Ce fut un combat vicieux, d’autant que Meto croyait devoir distraire l’adversaire à renfort d’invectives et en cherchant à croiser le fer à tout bout de champ, que le coup ait un sens ou non. Cela ne me gênait pas. Je me mis moi-même à ahaner furieusement, alors que nous luttions, de plus en plus essoufflés, parmi les tonneaux d’épices et les balles, en renversant de temps à autre un baril. Helena Justina eut le bon sens de se tenir à l’écart.

Mon face-à-face avec le frère galeux du sénateur dura bien une demi-heure à travers les allées aux odeurs pesantes. À force de piétiner le précieux legs d’Helena, nos yeux s’étaient mis à larmoyer. Publius approchait certes de la cinquantaine, mais c’était un grand gaillard, comme tous les hommes de sa famille. Je trouvais très désarçonnant son allure si peu expressive ; je ne voyais rien à exploiter, aucun réflexe à titiller pour ensuite mieux le déjouer.

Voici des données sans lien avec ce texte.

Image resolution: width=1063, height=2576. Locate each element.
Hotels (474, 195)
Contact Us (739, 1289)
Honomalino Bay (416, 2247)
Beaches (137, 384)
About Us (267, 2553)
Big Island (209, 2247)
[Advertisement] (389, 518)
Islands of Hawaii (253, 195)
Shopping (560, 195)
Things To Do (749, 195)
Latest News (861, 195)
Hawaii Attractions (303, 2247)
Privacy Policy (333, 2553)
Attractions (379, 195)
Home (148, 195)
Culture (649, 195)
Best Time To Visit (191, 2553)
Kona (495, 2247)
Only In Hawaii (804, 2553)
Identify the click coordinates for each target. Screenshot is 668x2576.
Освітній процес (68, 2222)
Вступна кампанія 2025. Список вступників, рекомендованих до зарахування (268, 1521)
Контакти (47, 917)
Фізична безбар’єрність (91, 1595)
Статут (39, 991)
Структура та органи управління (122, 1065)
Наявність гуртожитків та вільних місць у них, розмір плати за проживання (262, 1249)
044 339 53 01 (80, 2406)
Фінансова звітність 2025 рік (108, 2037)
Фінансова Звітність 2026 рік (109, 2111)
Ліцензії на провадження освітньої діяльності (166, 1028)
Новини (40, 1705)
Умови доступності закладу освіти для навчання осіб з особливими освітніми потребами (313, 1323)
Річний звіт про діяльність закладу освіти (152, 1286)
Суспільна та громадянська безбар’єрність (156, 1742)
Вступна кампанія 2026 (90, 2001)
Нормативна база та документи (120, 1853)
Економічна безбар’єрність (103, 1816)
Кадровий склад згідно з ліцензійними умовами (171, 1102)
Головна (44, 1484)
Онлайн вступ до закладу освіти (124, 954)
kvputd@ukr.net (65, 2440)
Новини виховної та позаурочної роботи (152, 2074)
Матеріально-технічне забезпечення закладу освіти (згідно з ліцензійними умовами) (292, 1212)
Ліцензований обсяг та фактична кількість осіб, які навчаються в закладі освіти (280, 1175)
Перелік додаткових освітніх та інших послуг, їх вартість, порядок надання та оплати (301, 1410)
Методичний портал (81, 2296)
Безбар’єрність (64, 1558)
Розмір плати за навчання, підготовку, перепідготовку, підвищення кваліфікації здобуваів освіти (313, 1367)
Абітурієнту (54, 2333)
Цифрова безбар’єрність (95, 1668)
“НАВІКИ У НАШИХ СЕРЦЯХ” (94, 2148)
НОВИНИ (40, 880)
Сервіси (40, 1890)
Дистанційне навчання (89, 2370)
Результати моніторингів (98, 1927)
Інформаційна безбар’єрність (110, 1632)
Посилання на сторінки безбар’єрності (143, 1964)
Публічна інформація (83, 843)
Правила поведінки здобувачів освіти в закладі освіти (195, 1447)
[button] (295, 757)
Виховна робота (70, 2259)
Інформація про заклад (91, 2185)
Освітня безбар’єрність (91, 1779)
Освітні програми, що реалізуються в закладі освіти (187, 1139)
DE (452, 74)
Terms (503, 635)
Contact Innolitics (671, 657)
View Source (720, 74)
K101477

Il avait une meilleure arme, qui portait plus loin – même si cela ne me troublait guère : je m’entraînais depuis des années à ce type d’affrontement avec Glaucus dans son gymnase. Meto non plus ne manquait pas de pratique. Là où il avait fait ses classes, on ne se privait pas de planter un coup à la cuisse ou d’enfoncer un pouce dans l’œil de l’adversaire. Au moins j’avais pris mes dispositions pour le maintenir à distance, avec ma ceinture déployée qui me servait aussi, enroulée sur mon avant-bras, à parer ses coups à la manière d’un gladiateur.

Il était en pleine forme alors que j’étais fatigué. Nous passions pour la troisième fois devant Helena ; j’avais réussi à éviter son regard que j’imaginais sans peine chargé d’angoisse. Je devais donner l’impression d’être aux abois – ce qui n’était pas pour la dépayser… Alors son oncle parut relâcher son attention un instant. Ma concentration vacilla une seconde et soudain, d’un coup brusque, il me fit lâcher le couteau. D’un geste désespéré, je me jetai la tête la première pour le rattraper et me retrouvai sur le sol à ramper, râpant mes paumes et mes genoux sur les gravillons avant de m’aplatir sur le poignard.

J’étais toujours à terre, allongé de tout mon long, prêt à me retourner le bras tendu, même s’il était sans doute trop tard. Nous avions fini par oublier la présence d’Helena, tant elle demeurait silencieuse et immobile. Son oncle fonça sur moi, brandissant son épée tout en lâchant un cri rageur. Helena se lança de tout son poids contre un tonneau derrière lequel elle s’était retrouvée. Le baril se renversa, répandant son contenu qui s’éparpilla sur le sol de l’entrepôt.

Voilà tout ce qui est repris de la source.